FRANÇAIS | ENGLISH | ESPAÑOL

Le marché mexicain - première partie


Avec le dollar qui atteint des somments historique et une frontière canado-américain qui est de plus en plus contrôllée, l'impact sur nos manufacturiers canadiens se fait sentir.

Les exportateurs canadiens ont quelques options face à cette situation: ajuster leurs prix pour conserver leurs parts de marché aquises aux États-Unis, continuer à ouvrir d'autre marchés pour tenter de minimiser l'impact de cette hausse, ou un peu des deux.

Outre les États-Unis, le Mexique possède plusieurs attraits dont la proximité et la taille de la population sont probablement les deux plus intéressants. Avec un peu plus de 97 millions d'habitants et une moyenne d'âge de 25 année. Le Mexique est bon deuxième en terme de population pour les pays d'Amérique Latine, tout juste derrière le Brésil qui a 190 millions d'habitants.

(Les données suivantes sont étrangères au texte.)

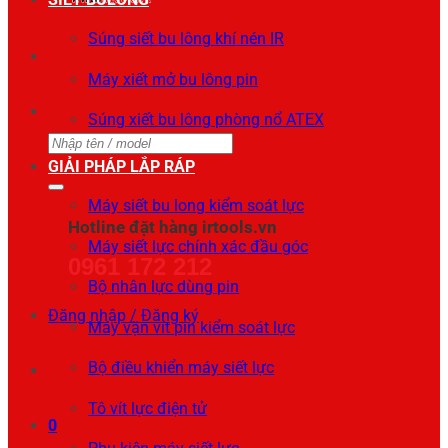
Súng siết bu lông khí nén IR
Máy xiết mở bu lông pin
Súng xiết bu lông phòng nổ ATEX
Tìm
GIẢI PHÁP LẮP RÁP
kiếm:
Máy siết bu long kiểm soát lực
Hotline đặt hàng irtools.vn
Máy siết lực chính xác đầu góc
0961 172 212
Bộ nhân lực dùng pin
Đăng nhập / Đăng ký
Máy vặn vít pin kiểm soát lực
Bộ điều khiển máy siết lực
Tô vít lực điện tử
0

L'économie du Mexique est particulière. D'un côté, le niveau de salaire est très bas en comparaison avec ce que nous pouvons observer aux Canada et États-Unis, mais le coût de la vie y est similaire. Comment arrivent-ils à combler la différence? Pour certaines familles, un ou plusieurs expatriés vont travailler au Canada ou aux États-Unis et renvoient l'argent au Mexique pour être en mesure d'acheter un terrain ou contruire une maison sans endettement!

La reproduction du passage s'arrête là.